第23話 実力の差

「え? 私が勇者様のパーティに参加・・・ですか?」





 突然の申し出に戸惑ったシャルロッテ。





 ショウはそんな彼女にこの旅の重要さを力説した。





「うん、俺たちには君の力が必要なんだよ。今俺たちは王命で世界の崩壊をもくろむ魔神を討伐する為の旅に出ていてね、強い仲間が必要なんだ。俺たちのパーティは出来たばっかりで魔法使いがまだ居ないんだけど、さっきの君の魔法を見て確信したね。この出会いは運命だって」





 そして右手を差し出しながら爽やかな笑みを浮かべる。





「さあシャルロッテ。一緒に世界を救おう」





 シャルロッテは助けを求めるように、ショウの隣に立っているギルドマスターの方へ視線を送った。

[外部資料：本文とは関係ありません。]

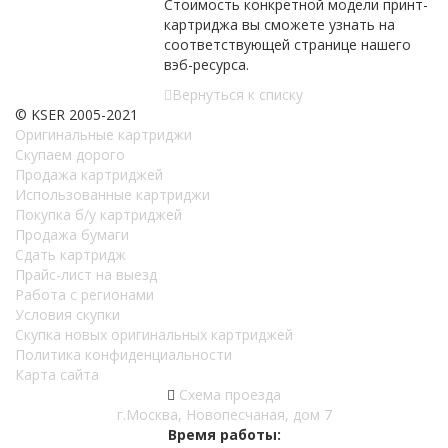
Стоимость конкретной модели принт-
картриджа вы сможете узнать на
соответствующей странице нашего
вэб-ресурса.
Вернуться к списку
© KSER 2005-2021
Оригинальные картриджи
Скупаем дорого
Продажа картриджей
Использованные картриджи
Покупка б/у картриджей
Продажа бумаги
Сдать картридж
Прайс-лист на выезд
Работа с регионами
Условия скупки
Скупка новых оригинальных картриджей
Политика конфиденциальности
Карта сайта
Схема проезда
г.Москва, Новопесчаная, дом 7
Время работы: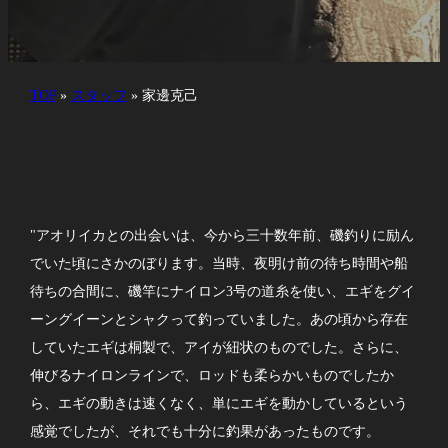
TOP
»
スタッフ
»
家邊克己
"アオリイカとの出会いは、今から三十数年前、磯釣りに励ん
でいた頃にさかのぼります。当時、夜明け前の待ち時間や船
待ちの合間に、磯竿にナイロン3号の道糸を使い、エギをグイ
ーングイーンとシャクって釣っていました。あの頃から存在
していたエギは桐製で、アイが紐状のものでした。さらに、
伸びるナイロンラインで、ロッドも柔らかいものでしたか
ら、エギの動きは速くなく、単にエギを動かしているという
感覚でしたが、それでも十分に釣果があったものです。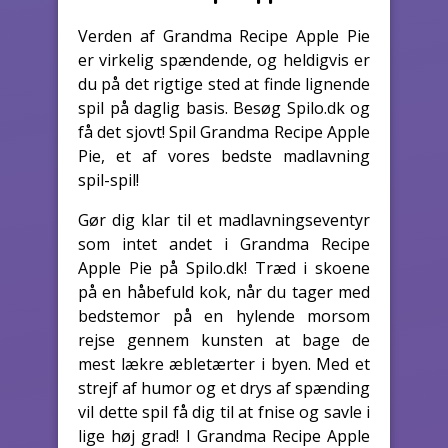
Verden af Grandma Recipe Apple Pie
er virkelig spændende, og heldigvis er
du på det rigtige sted at finde lignende
spil på daglig basis. Besøg Spilo.dk og
få det sjovt! Spil Grandma Recipe Apple
Pie, et af vores bedste madlavning
spil-spil!
Gør dig klar til et madlavningseventyr
som intet andet i Grandma Recipe
Apple Pie på Spilo.dk! Træd i skoene
på en håbefuld kok, når du tager med
bedstemor på en hylende morsom
rejse gennem kunsten at bage de
mest lækre æbletærter i byen. Med et
strejf af humor og et drys af spænding
vil dette spil få dig til at fnise og savle i
lige høj grad! I Grandma Recipe Apple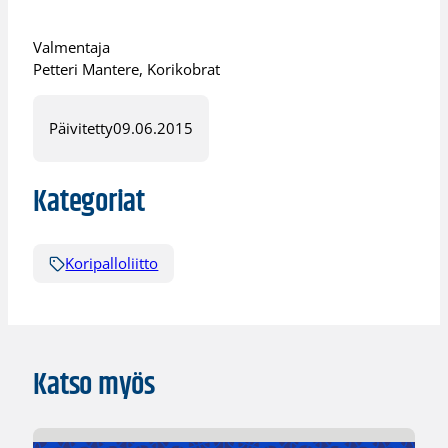
Valmentaja
Petteri Mantere, Korikobrat
Päivitetty
09.06.2015
Kategoriat
Koripalloliitto
Katso myös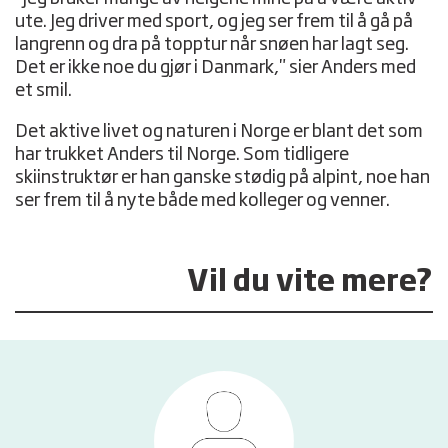
ute. Jeg driver med sport, og jeg ser frem til å gå på
langrenn og dra på topptur når snøen har lagt seg.
Det er ikke noe du gjør i Danmark," sier Anders med
et smil.
Det aktive livet og naturen i Norge er blant det som
har trukket Anders til Norge. Som tidligere
skiinstruktør er han ganske stødig på alpint, noe han
ser frem til å nyte både med kolleger og venner.
Vil du vite mere?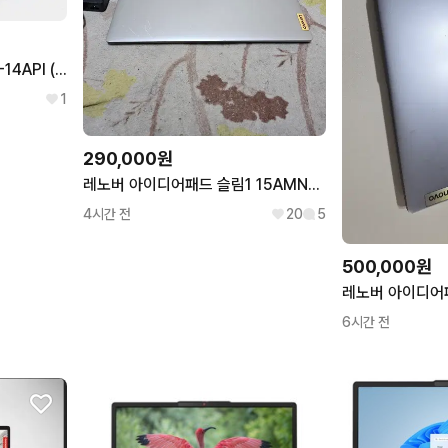
레노버 아이디어패드 S340-14API (블루) 라이젠3 / SSD 256GB 업그레이드 / 가성비 사무용 노트북
1
290,000원
레노버 아이디어패드 슬림1 15AMN7 라이젠 5 노트북
4시간 전
20
5
500,000원
6시간 전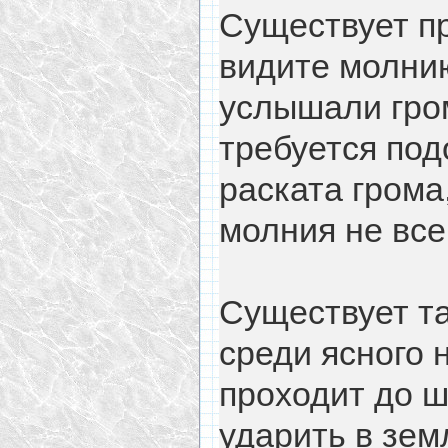
Существует пр
видите молнию
услышали гром
требуется под
раската грома
молния не все
Существует та
среди ясного 
проходит до 
ударить в зем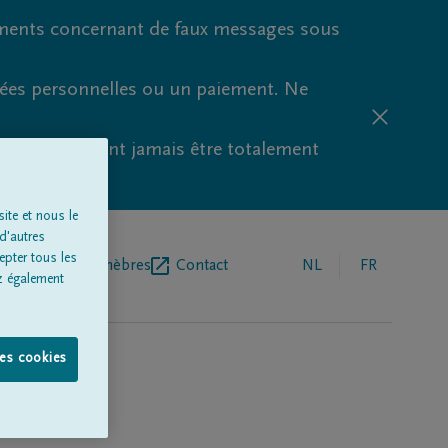
ments concernant de faux messages sous
nées personnelles ou un paiement. Ne
aude ne peuvent jamais être totalement
ite et nous le
d'autres
epter tous les
r de pompes funèbres
Contact
NL
FR
z également
les cookies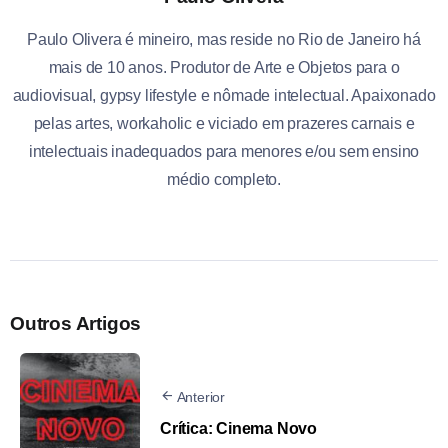
Paulo Olivera é mineiro, mas reside no Rio de Janeiro há
mais de 10 anos. Produtor de Arte e Objetos para o
audiovisual, gypsy lifestyle e nômade intelectual. Apaixonado
pelas artes, workaholic e viciado em prazeres carnais e
intelectuais inadequados para menores e/ou sem ensino
médio completo.
Outros Artigos
Anterior
Crítica: Cinema Novo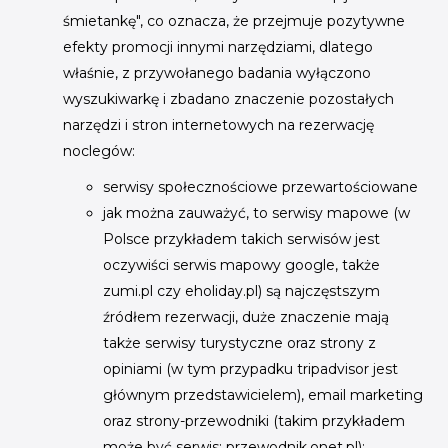
śmietankę", co oznacza, że przejmuje pozytywne
efekty promocji innymi narzędziami, dlatego
właśnie, z przywołanego badania wyłączono
wyszukiwarkę i zbadano znaczenie pozostałych
narzędzi i stron internetowych na rezerwację
noclegów:
serwisy społecznościowe przewartościowane
jak można zauważyć, to serwisy mapowe (w
Polsce przykładem takich serwisów jest
oczywiści serwis mapowy google, także
zumi.pl czy eholiday.pl) są najczęstszym
źródłem rezerwacji, duże znaczenie mają
także serwisy turystyczne oraz strony z
opiniami (w tym przypadku tripadvisor jest
głównym przedstawicielem), email marketing
oraz strony-przewodniki (takim przykładem
może być serwis: przewodnik.onet.pl);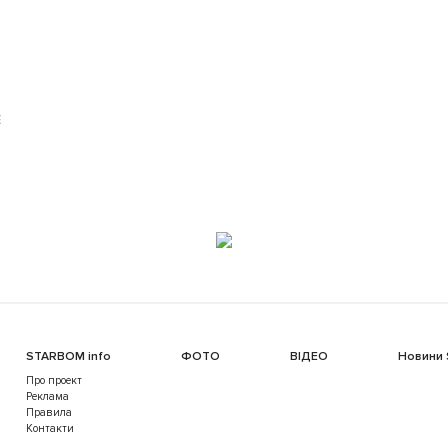
Е
STARBOM info
ФОТО
ВІДЕО
Новини
Про проект
Реклама
Правила
Контакти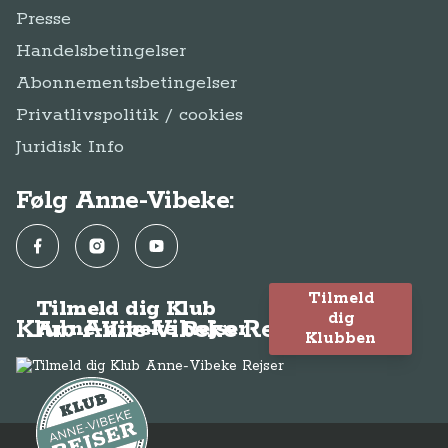
Presse
Handelsbetingelser
Abonnementsbetingelser
Privatlivspolitik / cookies
Juridisk Info
Følg Anne-Vibeke:
Facebook
Instagram
YouTube
Tilmeld
Tilmeld dig Klub
dig
Klub Anne-Vibeke Rejser
Anne-Vibeke Rejser
Klubben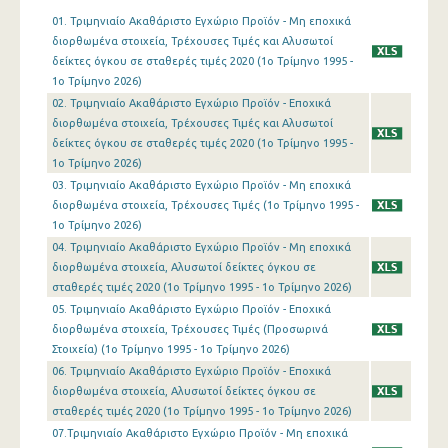
01. Τριμηνιαίο Ακαθάριστο Εγχώριο Προϊόν - Μη εποχικά
1o Τρίμηνο 2019
διορθωμένα στοιχεία, Τρέχουσες Τιμές και Αλυσωτοί
δείκτες όγκου σε σταθερές τιμές 2020 (1o Τρίμηνο 1995 -
4o Τρίμηνο 2018
1o Τρίμηνο 2026)
02. Τριμηνιαίο Ακαθάριστο Εγχώριο Προϊόν - Εποχικά
3o Τρίμηνο 2018
διορθωμένα στοιχεία, Τρέχουσες Τιμές και Αλυσωτοί
2o Τρίμηνο 2018
δείκτες όγκου σε σταθερές τιμές 2020 (1o Τρίμηνο 1995 -
1o Τρίμηνο 2026)
1o Τρίμηνο 2018
03. Τριμηνιαίο Ακαθάριστο Εγχώριο Προϊόν - Μη εποχικά
διορθωμένα στοιχεία, Τρέχουσες Τιμές (1o Τρίμηνο 1995 -
4o Τρίμηνο 2017
1o Τρίμηνο 2026)
04. Τριμηνιαίο Ακαθάριστο Εγχώριο Προϊόν - Μη εποχικά
3o Τρίμηνο 2017
διορθωμένα στοιχεία, Αλυσωτοί δείκτες όγκου σε
2o Τρίμηνο 2017
σταθερές τιμές 2020 (1o Τρίμηνο 1995 - 1o Τρίμηνο 2026)
05. Τριμηνιαίο Ακαθάριστο Εγχώριο Προϊόν - Εποχικά
1o Τρίμηνο 2017
διορθωμένα στοιχεία, Τρέχουσες Τιμές (Προσωρινά
Στοιχεία) (1o Τρίμηνο 1995 - 1o Τρίμηνο 2026)
4o Τρίμηνο 2016
06. Τριμηνιαίο Ακαθάριστο Εγχώριο Προϊόν - Εποχικά
διορθωμένα στοιχεία, Αλυσωτοί δείκτες όγκου σε
3o Τρίμηνο 2016
σταθερές τιμές 2020 (1o Τρίμηνο 1995 - 1o Τρίμηνο 2026)
2o Τρίμηνο 2016
07.Τριμηνιαίο Ακαθάριστο Εγχώριο Προϊόν - Μη εποχικά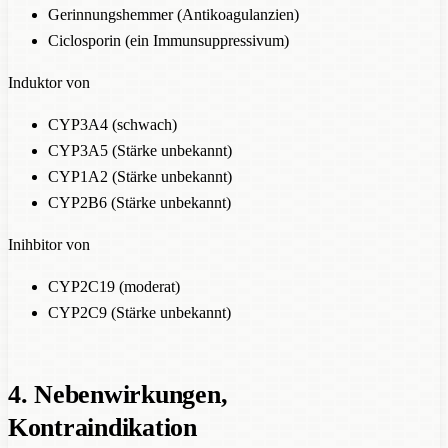
Gerinnungshemmer (Antikoagulanzien)
Ciclosporin (ein Immunsuppressivum)
Induktor von
CYP3A4 (schwach)
CYP3A5 (Stärke unbekannt)
CYP1A2 (Stärke unbekannt)
CYP2B6 (Stärke unbekannt)
Inihbitor von
CYP2C19 (moderat)
CYP2C9 (Stärke unbekannt)
4. Nebenwirkungen,
Kontraindikation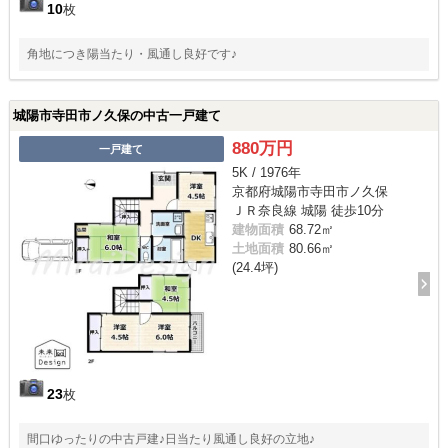
10
枚
角地につき陽当たり・風通し良好です♪
城陽市寺田市ノ久保の中古一戸建て
880万円
一戸建て
5K / 1976年
京都府城陽市寺田市ノ久保
ＪＲ奈良線 城陽 徒歩10分
建物面積
68.72㎡
土地面積
80.66㎡
(24.4坪)
23
枚
間口ゆったりの中古戸建♪日当たり風通し良好の立地♪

 その視線に気がついたギルドマスターは、大きくため息をついてからぼりぼりと白髪交じりの髪を掻いて話し出す。





「お前にその意思があれば勇者のパーティに参入する事は可能だ。ギルドの決まりとしてあまりにもランクの離れすぎているモノ同士でパーティは組めないが、先ほどの魔法を見る限りお前はAランクに昇格させてもよさそうだしな」





 それを聞いたシャルロッテは恐る恐るマルクの方を向いた。





 誰よりも英雄となることを夢見ていたマルク。彼を差し置いて自分が高ランクの冒険者になってしまったら悲しむのでは無いかと思ったのだ。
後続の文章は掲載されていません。